---------- Given records

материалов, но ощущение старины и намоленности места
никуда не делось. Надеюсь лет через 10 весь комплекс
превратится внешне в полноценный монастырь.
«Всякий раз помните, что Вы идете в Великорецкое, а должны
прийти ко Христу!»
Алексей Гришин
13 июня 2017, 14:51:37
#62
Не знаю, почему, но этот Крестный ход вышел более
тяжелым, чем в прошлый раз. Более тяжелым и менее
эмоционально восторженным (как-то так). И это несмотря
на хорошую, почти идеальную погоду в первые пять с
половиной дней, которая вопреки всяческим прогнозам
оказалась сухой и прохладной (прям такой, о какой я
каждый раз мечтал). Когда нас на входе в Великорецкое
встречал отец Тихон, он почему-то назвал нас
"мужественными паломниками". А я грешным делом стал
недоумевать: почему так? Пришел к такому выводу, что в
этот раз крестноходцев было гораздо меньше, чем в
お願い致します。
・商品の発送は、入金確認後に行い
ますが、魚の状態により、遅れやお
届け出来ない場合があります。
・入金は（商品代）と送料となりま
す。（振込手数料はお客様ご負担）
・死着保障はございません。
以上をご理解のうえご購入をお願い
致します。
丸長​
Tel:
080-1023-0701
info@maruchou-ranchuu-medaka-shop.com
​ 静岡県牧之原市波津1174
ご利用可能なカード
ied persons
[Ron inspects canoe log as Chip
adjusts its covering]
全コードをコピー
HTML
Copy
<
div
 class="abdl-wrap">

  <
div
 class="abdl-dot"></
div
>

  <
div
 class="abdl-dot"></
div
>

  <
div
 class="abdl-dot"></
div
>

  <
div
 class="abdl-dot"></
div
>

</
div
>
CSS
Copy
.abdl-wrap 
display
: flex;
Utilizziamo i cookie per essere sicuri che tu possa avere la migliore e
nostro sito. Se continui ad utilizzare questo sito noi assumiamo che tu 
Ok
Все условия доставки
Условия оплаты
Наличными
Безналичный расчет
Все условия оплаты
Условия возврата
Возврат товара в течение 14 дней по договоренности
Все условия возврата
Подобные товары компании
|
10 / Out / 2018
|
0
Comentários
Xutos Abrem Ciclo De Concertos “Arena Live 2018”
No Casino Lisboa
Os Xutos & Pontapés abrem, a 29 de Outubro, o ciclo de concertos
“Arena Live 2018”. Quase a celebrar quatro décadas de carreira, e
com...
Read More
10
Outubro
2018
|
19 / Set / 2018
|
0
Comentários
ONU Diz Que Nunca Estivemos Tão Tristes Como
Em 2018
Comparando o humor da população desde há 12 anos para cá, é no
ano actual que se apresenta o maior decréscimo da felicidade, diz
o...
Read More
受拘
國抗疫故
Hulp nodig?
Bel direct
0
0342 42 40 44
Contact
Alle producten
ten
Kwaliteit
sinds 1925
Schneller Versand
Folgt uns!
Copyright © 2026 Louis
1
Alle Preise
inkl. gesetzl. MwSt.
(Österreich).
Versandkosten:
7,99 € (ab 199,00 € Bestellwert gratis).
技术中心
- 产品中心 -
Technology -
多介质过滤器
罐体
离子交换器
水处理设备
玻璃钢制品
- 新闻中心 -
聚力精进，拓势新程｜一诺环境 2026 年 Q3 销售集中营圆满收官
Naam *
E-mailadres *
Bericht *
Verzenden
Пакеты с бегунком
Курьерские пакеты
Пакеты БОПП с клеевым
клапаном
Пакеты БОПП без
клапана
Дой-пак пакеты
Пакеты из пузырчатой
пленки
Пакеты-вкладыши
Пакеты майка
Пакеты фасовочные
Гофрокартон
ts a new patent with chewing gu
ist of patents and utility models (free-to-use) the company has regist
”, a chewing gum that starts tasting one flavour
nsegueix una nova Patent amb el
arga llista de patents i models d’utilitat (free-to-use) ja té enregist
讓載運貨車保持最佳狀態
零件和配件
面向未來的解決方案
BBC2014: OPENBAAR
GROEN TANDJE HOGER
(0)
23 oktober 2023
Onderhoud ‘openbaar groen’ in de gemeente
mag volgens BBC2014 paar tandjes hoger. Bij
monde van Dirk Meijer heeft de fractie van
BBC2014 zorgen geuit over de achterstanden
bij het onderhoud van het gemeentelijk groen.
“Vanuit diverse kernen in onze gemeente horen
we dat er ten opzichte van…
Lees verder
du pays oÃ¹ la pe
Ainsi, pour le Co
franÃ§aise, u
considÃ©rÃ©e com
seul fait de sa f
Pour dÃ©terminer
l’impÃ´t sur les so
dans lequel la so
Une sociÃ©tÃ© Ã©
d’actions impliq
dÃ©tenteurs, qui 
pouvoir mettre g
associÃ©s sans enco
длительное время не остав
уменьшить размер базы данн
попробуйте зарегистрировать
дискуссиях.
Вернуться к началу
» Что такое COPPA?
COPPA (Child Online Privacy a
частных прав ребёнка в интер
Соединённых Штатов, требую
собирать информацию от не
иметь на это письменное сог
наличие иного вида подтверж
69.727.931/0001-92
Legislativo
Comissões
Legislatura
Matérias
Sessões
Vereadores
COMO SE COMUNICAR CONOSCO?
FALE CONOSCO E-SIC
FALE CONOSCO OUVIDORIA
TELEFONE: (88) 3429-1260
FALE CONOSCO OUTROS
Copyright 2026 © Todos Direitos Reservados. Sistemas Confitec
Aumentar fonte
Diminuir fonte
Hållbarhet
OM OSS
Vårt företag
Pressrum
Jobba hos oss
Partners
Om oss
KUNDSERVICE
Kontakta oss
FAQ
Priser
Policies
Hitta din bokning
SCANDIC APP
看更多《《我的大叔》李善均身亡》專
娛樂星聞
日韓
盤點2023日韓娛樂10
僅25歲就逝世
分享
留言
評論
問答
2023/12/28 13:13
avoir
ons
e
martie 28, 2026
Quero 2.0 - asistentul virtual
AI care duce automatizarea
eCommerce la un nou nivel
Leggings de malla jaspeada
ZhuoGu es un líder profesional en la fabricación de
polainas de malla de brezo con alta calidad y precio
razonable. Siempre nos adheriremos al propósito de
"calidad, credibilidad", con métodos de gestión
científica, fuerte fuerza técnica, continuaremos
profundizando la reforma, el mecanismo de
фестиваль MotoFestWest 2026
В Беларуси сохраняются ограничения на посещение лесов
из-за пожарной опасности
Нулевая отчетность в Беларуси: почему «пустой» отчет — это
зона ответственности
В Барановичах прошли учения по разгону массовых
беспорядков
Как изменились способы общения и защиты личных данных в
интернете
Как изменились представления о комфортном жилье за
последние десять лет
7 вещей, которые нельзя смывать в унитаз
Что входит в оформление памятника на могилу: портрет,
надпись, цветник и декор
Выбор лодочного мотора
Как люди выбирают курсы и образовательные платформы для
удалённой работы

--------------------

→ Assignment
Scan the listing above. Gather each line that contains the word "Outubro".

→ Expected answer
Os Xutos & Pontapés abrem, a 29 de Outubro, o ciclo de concertos
Outubro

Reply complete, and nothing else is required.